What is required –
Collect all lines from the listing that include the string "corporales".

********

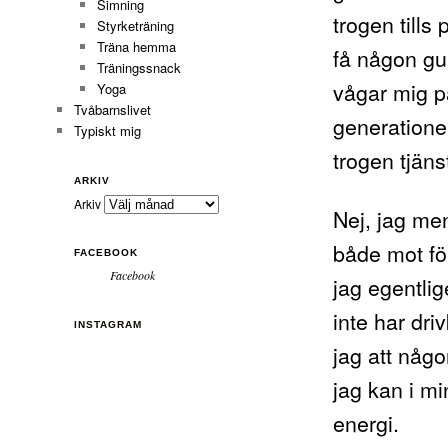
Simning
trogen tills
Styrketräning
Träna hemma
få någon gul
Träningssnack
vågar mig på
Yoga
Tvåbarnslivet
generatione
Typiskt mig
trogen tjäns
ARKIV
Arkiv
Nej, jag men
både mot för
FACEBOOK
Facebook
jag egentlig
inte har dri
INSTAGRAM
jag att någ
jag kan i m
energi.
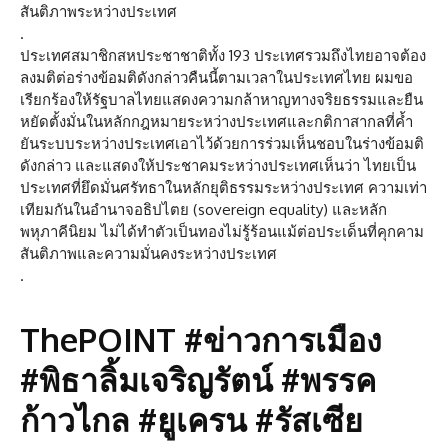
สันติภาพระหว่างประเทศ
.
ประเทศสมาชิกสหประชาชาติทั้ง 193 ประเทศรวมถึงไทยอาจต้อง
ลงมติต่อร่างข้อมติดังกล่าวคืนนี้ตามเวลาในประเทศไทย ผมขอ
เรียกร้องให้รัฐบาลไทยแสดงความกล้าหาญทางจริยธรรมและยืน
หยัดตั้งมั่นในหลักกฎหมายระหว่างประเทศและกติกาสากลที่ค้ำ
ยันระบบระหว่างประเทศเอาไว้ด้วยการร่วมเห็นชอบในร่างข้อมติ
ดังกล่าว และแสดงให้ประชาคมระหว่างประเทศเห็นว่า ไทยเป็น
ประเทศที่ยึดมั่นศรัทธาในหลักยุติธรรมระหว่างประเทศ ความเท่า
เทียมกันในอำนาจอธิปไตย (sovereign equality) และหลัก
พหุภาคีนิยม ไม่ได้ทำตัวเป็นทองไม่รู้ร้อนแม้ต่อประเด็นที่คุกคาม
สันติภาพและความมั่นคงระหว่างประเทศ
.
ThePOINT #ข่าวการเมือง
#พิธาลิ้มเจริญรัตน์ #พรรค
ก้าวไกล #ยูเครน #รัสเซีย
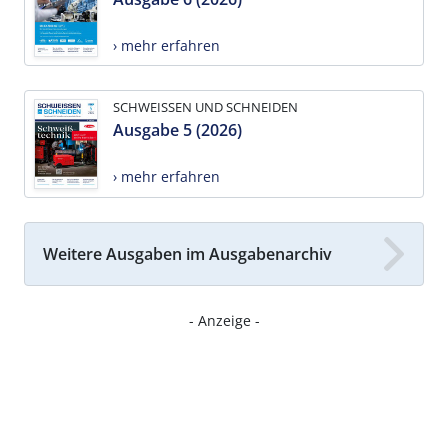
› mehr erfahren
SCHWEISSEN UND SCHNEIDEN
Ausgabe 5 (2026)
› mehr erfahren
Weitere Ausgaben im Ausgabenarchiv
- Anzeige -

********

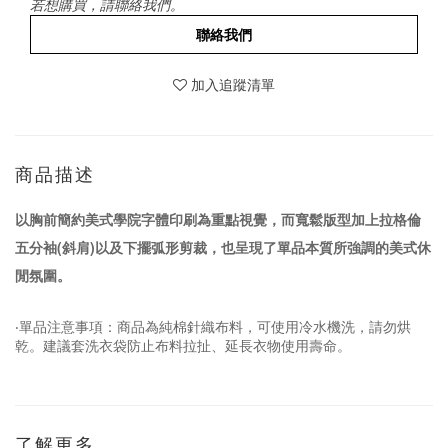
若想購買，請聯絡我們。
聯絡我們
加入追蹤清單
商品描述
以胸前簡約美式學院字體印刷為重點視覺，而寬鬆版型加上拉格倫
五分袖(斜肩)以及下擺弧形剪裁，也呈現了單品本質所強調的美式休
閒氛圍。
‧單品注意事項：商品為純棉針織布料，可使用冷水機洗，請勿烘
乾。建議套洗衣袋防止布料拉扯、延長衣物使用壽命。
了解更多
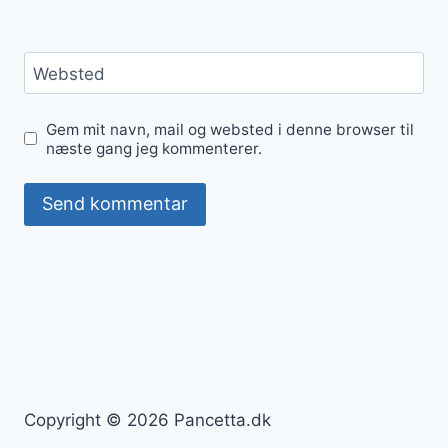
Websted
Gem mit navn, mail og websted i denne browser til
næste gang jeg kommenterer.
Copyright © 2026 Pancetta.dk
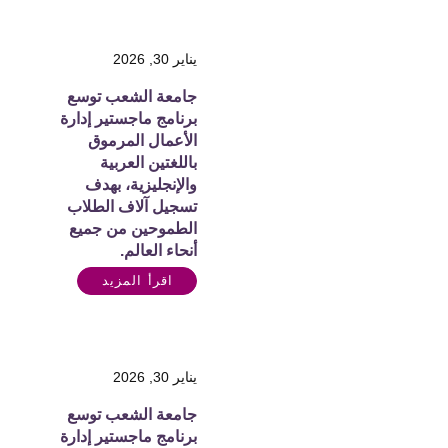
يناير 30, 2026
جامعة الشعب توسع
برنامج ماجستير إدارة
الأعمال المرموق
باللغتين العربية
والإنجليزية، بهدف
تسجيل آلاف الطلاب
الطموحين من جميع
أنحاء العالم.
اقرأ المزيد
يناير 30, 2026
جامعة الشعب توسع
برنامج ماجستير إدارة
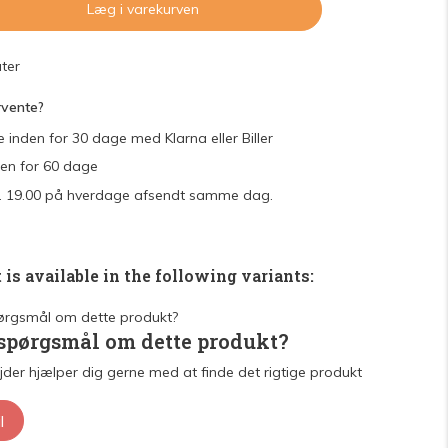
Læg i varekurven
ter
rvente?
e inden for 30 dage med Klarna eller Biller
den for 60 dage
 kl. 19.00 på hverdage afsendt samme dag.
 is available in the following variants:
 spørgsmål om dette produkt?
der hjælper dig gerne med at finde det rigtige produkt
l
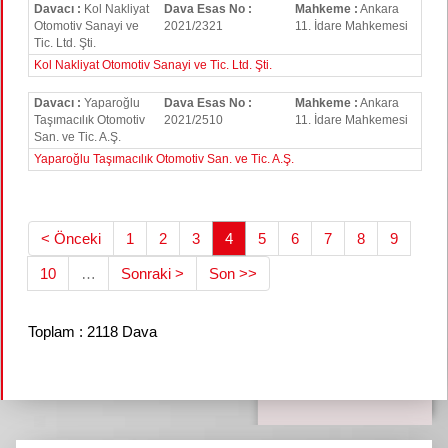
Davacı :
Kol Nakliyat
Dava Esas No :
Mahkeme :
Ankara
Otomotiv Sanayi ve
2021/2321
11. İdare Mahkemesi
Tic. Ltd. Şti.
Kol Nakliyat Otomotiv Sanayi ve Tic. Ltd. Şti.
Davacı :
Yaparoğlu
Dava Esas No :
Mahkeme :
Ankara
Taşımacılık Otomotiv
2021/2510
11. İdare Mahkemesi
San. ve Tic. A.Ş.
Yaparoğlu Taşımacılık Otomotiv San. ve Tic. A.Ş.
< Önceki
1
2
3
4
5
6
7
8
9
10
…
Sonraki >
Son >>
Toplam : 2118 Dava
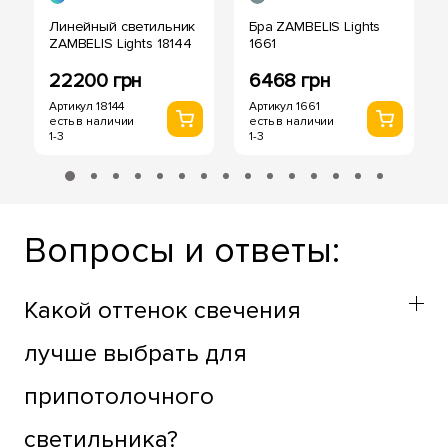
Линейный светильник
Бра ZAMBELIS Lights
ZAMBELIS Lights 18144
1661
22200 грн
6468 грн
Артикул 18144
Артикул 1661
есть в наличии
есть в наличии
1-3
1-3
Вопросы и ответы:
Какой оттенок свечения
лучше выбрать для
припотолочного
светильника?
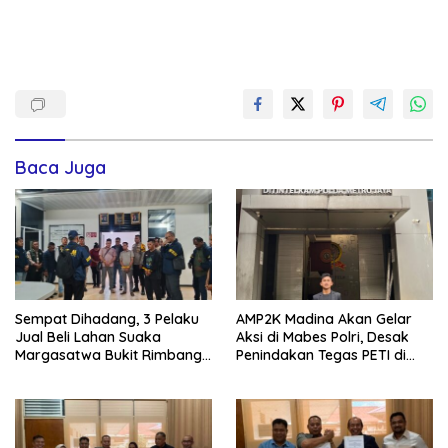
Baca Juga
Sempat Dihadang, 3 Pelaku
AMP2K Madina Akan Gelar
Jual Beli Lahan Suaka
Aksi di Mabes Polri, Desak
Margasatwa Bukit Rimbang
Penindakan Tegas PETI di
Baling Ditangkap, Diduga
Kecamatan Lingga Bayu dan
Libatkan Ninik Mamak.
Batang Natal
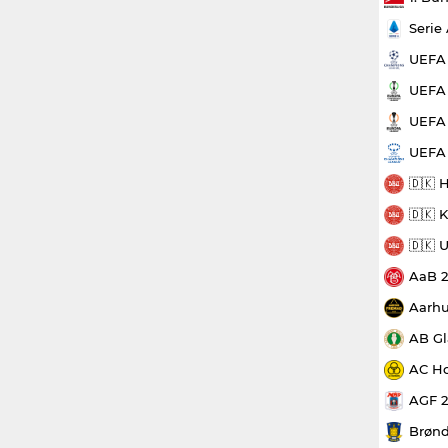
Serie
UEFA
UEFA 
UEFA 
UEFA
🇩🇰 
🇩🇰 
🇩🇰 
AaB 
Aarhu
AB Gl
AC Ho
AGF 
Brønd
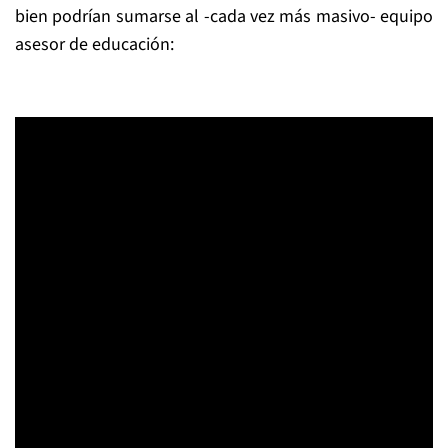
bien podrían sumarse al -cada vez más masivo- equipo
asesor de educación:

********

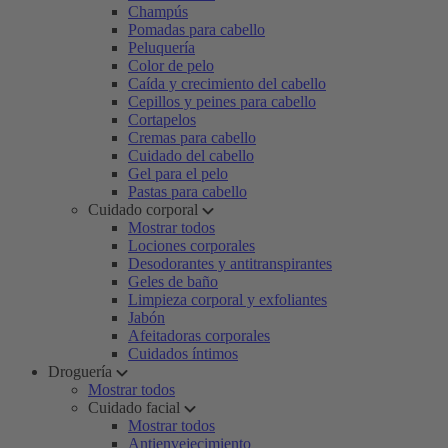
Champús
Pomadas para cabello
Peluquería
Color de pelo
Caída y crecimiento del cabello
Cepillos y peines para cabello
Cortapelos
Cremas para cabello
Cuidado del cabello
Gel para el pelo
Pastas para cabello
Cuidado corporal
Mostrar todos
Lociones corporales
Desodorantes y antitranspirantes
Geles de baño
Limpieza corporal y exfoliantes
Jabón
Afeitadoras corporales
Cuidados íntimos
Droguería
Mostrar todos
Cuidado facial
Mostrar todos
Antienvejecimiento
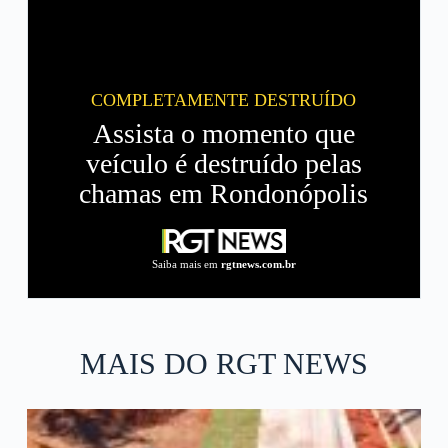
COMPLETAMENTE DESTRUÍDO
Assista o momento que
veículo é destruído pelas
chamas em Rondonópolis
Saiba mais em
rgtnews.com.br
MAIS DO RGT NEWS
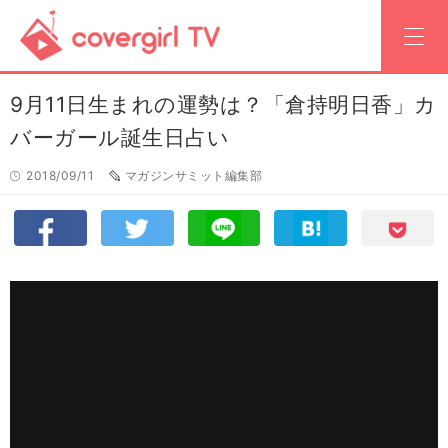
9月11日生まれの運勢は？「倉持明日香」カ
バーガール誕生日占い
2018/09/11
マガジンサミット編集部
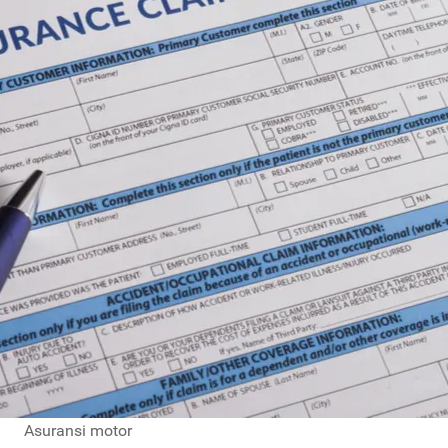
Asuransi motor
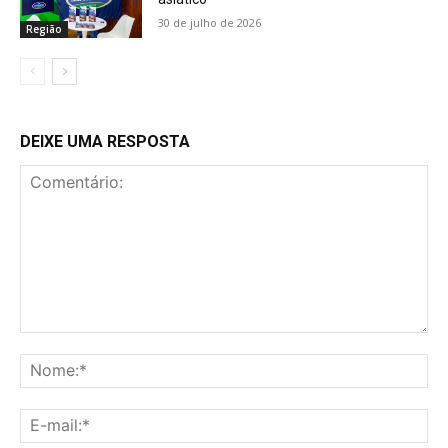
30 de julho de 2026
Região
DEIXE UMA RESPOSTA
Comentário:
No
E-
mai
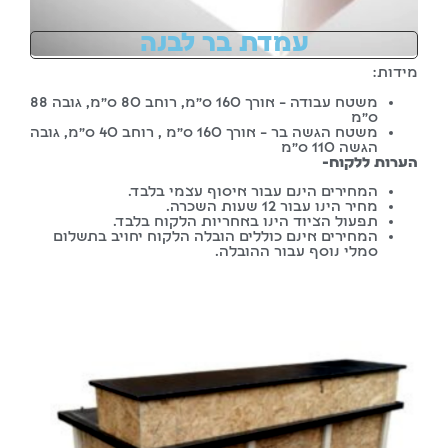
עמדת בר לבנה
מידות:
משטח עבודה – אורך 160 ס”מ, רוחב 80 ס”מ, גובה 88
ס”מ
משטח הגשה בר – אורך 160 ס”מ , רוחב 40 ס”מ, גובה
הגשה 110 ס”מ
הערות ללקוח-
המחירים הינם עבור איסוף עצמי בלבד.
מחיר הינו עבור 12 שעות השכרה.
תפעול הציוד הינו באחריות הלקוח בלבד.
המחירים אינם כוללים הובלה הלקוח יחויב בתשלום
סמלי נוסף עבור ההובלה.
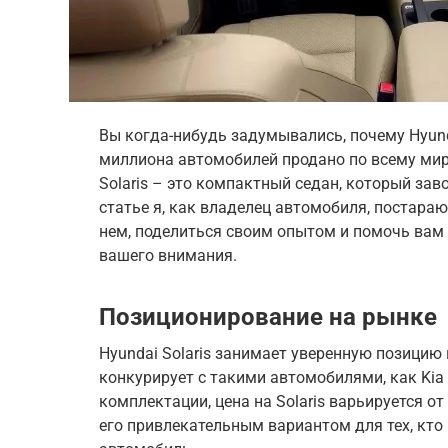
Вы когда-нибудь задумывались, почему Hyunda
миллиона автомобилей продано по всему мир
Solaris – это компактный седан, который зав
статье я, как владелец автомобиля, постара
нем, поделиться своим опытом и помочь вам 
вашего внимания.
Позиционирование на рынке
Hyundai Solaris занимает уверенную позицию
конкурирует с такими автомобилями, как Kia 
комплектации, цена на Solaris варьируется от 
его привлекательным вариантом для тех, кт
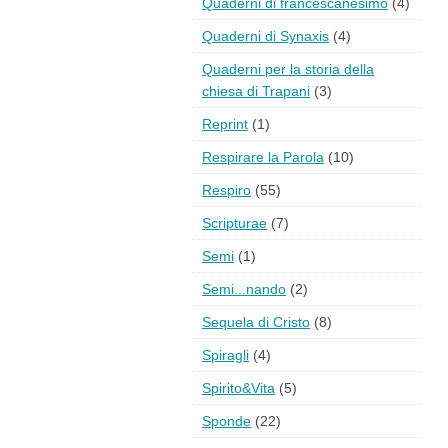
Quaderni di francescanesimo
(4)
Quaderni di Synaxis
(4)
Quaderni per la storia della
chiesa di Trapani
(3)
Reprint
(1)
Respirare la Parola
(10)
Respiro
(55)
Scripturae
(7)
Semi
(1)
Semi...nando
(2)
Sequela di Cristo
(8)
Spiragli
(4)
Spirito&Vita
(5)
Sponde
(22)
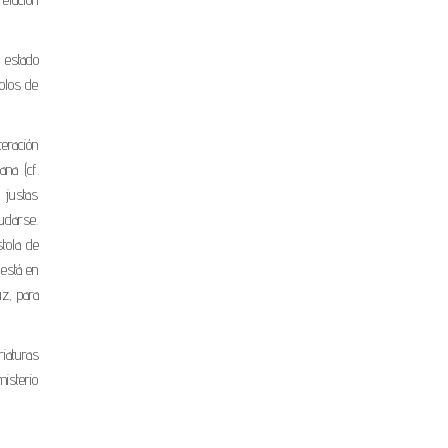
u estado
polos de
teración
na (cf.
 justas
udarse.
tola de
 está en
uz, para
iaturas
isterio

********

Solution below –
Lociones corporales
Afeitadoras corporales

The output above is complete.